Incidentally, this touches on a question I posted here a few months ago, about what I then called "pythagorean quadrilaterals" but which are already called "semicyclic polygons", according to that paper of Igor Pak's I mentioned. These are ones in which one of the sides is a diameter of the circumscribed circle; the relation between that diameter and the other sides generalizes Pythagoras, of course. No one bit last time; I'll quote that mail below, just for good measure. I meant to ask Igor about it, but never did... --Michael Kleber On 4/16/07, Michael Kleber <michael.kleber@gmail.com> wrote:
A friend recently mentioned to me the following ARML problem from 1989: "A convex hexagon is inscribed in a circle. If its successive sides are 2, 2, 7, 7, 11, 11, compute the diameter of the circumscribed circle."
(Anyone who wants to solve this on their own may go do so now, and come back later for the rest of my question.)
Since we can reorder sides of this cyclic hexagon, the question is the same as asking for the diameter D of a circle in which you can inscribe a quadrilateral with side lengths 2,7,11,D. So maybe we should generalze from Pythagorean triangle, and say that a convex n-gon is Pythagorean if it has integral "hypotenuse" D and edges a1, a2,...,a_{n-1}, and can be inscribed in a semi-circle with diameter D. The obvious question is, what's the generalization of the Pythagorean theorem?
In the quadrilateral case, the relation you get -- necessraily symmetric on the edges a_i -- turns out to be D * (a1^2 + a2^2 + a3^2) + 2 a1 a2 a3 = D^3 It's maybe more elegant-looking if you say that you're searching for rational solutions to the D=1 version, a^2 + b^2 + c^2 + 2abc = 1 but maybe not, since the LHS isn't homogeneous.
Solutions include all Pythagorean triangles, by setting a3=0, and lots of solutions like 2-2-7-8, whose trigonometric meaning I'll leave you to ponder. Hmm, I suppose the regular hexagon's sol'n 1-1-1-2 also falls into this category.
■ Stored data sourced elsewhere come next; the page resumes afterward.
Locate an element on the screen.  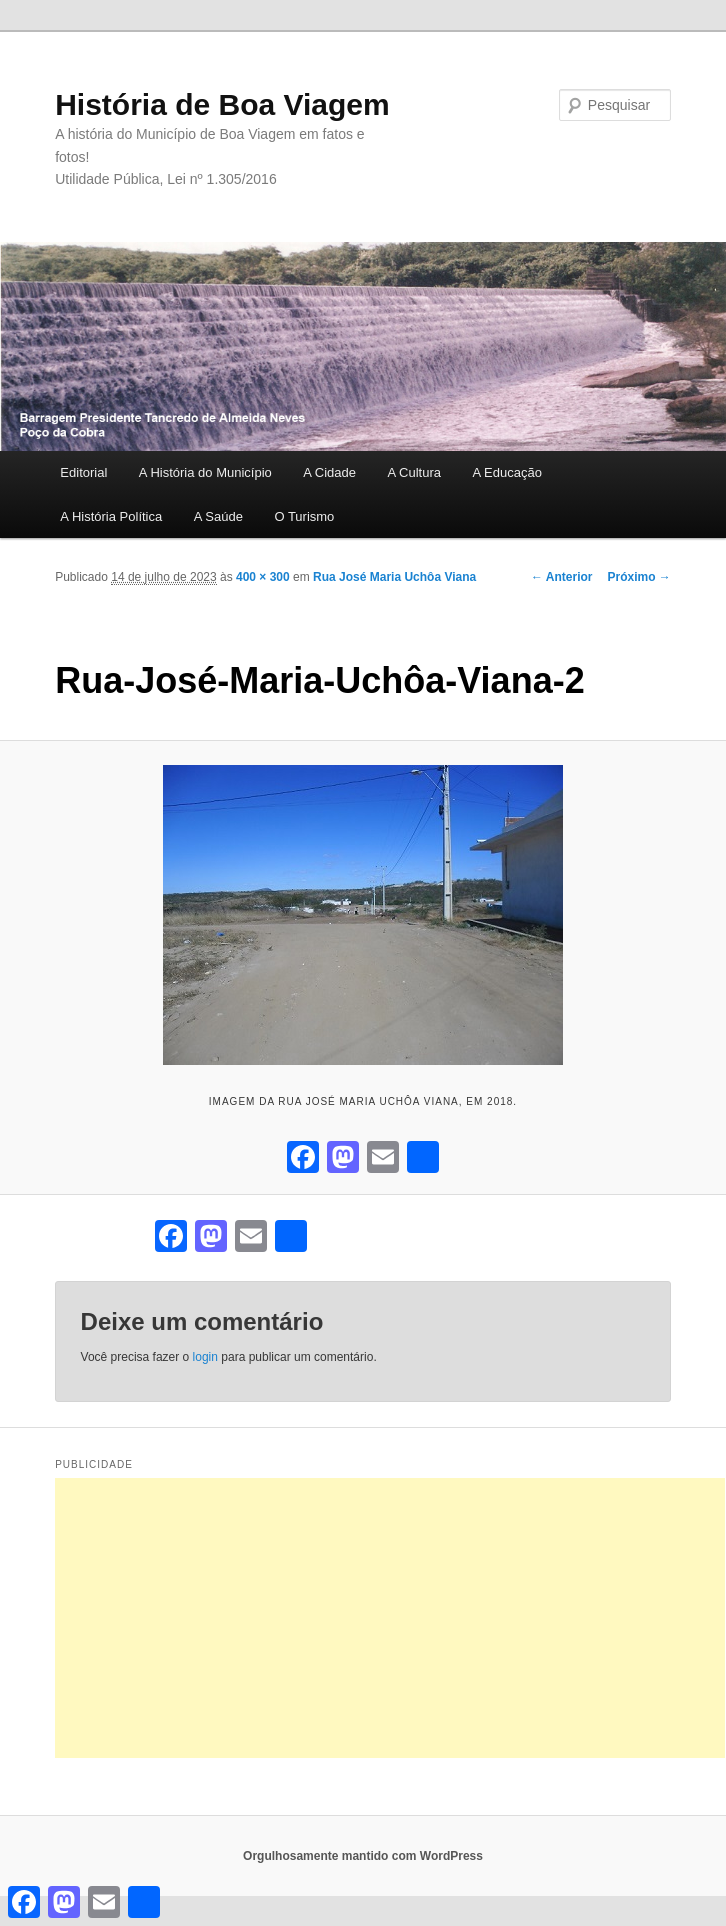
Próximo → is located at coordinates (638, 577).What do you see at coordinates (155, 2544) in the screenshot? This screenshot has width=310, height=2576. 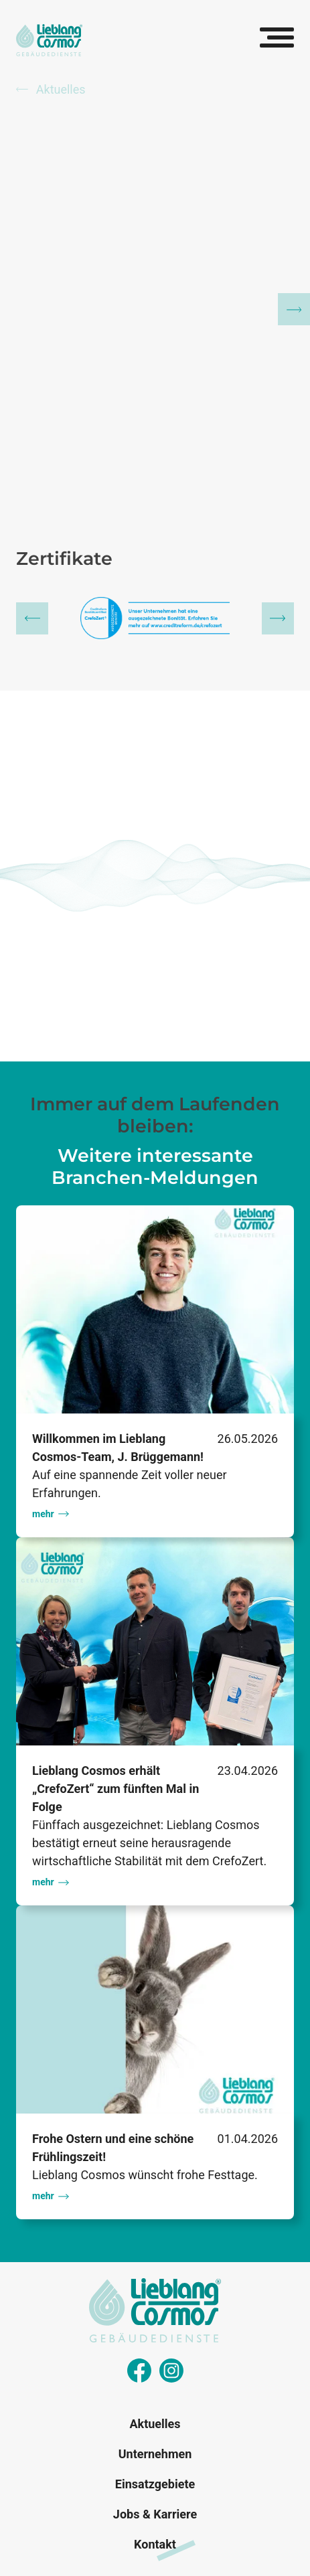 I see `Kontakt` at bounding box center [155, 2544].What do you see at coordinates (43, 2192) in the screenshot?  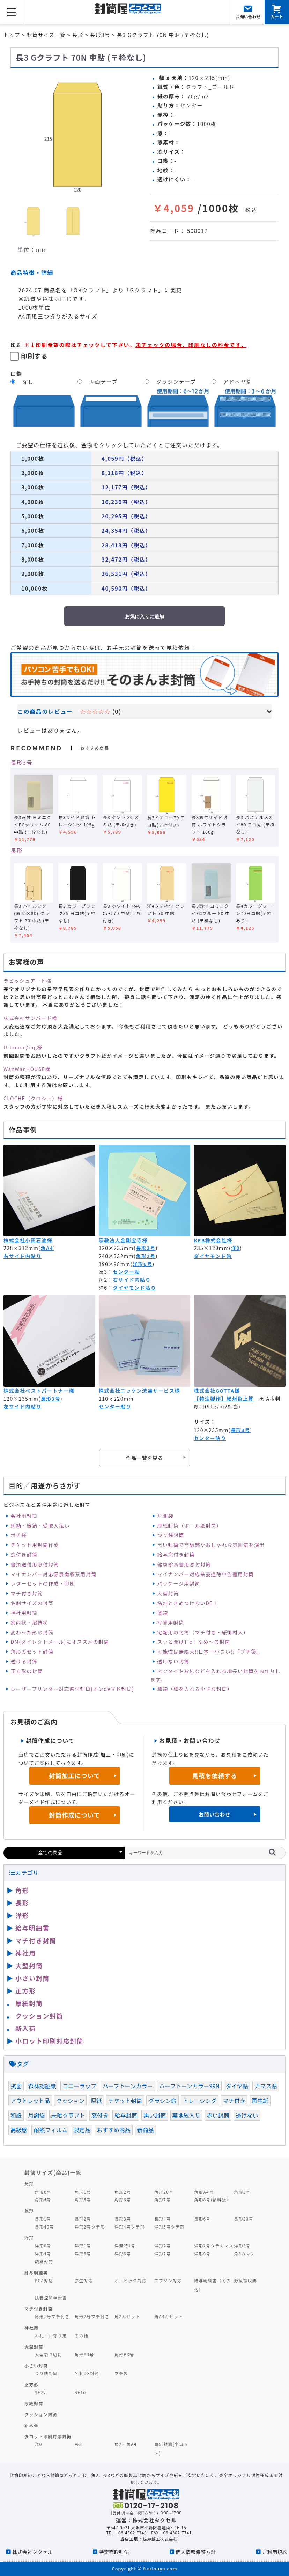 I see `角形0号` at bounding box center [43, 2192].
But the interesting solutions start with the 2-7-11-D from the ARML, then 2-9-12-16, 6-11-14-21, 1-12-22-26, 3-14-25-30, and so on. Do these come up anywhere else?
And what's the relation between the edges and the hypotenuse for the n-gon case?
Likely this is all well-known to those who know it, but not to me...
--Michael
-- It is very dark and after 2000. If you continue you are likely to be eaten by a bleen.